The receivers can check the networking in their system test so there's a plus for the status.
I moved a year or so back and since I needed coax for the receivers, there isn't any need for ethernet as I'm using WiFi for what it used to do.


----------



## Rtm (Oct 18, 2011)

Upside is Cat5,5e,6 seems to be a little quicker when fast forwarding and such less Please Wait.... messages. But they're about the same


----------



## veryoldschool (Dec 10, 2006)

Rtm said:


> Upside is Cat5,5e,6 seems to be a little quicker when fast forwarding and such less Please Wait.... messages. But they're about the same


Having gone from Cat5 to DECA, I didn't see this, so I do question "a little quicker". My FF seems just as quick, but I mostly use the 30skip and it's instantaneous.


----------



## RunnerFL (Jan 5, 2006)

Go with Coax/DECA, take the traffic from the DVRs off your LAN.


----------



## Stuart Sweet (Jun 19, 2006)

Rtm said:


> Upside is Cat5,5e,6 seems to be a little quicker when fast forwarding and such less Please Wait.... messages. But they're about the same


I have to disagree with this statement, in fact a properly set up coax network should give you better video transport, especially if the router is doing something else like streaming netflix.


----------



## BAHitman (Oct 24, 2007)

My network is half and half... and there is no difference between shows streamed between DECA clients, between Ethernet clients, or from one to the other... I'm slowly moving to DECA...

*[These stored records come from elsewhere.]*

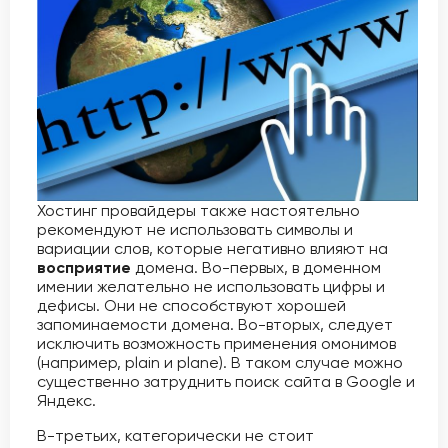
Хостинг провайдеры также настоятельно
рекомендуют не использовать символы и
вариации слов, которые негативно влияют на
восприятие
домена. Во-первых, в доменном
имении желательно не использовать цифры и
дефисы. Они не способствуют хорошей
запоминаемости домена. Во-вторых, следует
исключить возможность применения омонимов
(например, plain и plane). В таком случае можно
существенно затруднить поиск сайта в Google и
Яндекс.
В-третьих, категорически не стоит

I would say the easiest would be to let the installer put in the DECA, then you can save your ethernet cabling for other devices... such as bluray players, etc...


----------



## lugnutathome (Apr 13, 2009)

If you are wiring do BOTH! But use Cat 5e or cat 6 for gigabit. Then use the coax for your Direct TV and your LAN for the BlueRay, PC, and various other network devices/appliances you may have or will have.

I run 8 DVRs, two HD receivers, plus an RVU device with 5 of the DVRS on my home LAN. All the others are on DECA. Still trying to find a balance to move all to DECA but I have line lengths out to nearly 200ft and some low signal issues. I am not normal (as most here would agree ).

The two network fabrics are bridged via a CCK and I cannot tell any difference between the two. I run traffic contained on one or the other as well as crossing between the two and see no operational differences.

BUT I am self supported. I cannot expect to call a CSR with a whole home issue and get help. By going all DECA you can be. Also what I have on my DECA cloud is as stable as that on my LAN. There is simply no reason not to use it in the overwhelming majority of homes.

Seriously if you are pulling wire anyway, put in both you won't be sorry.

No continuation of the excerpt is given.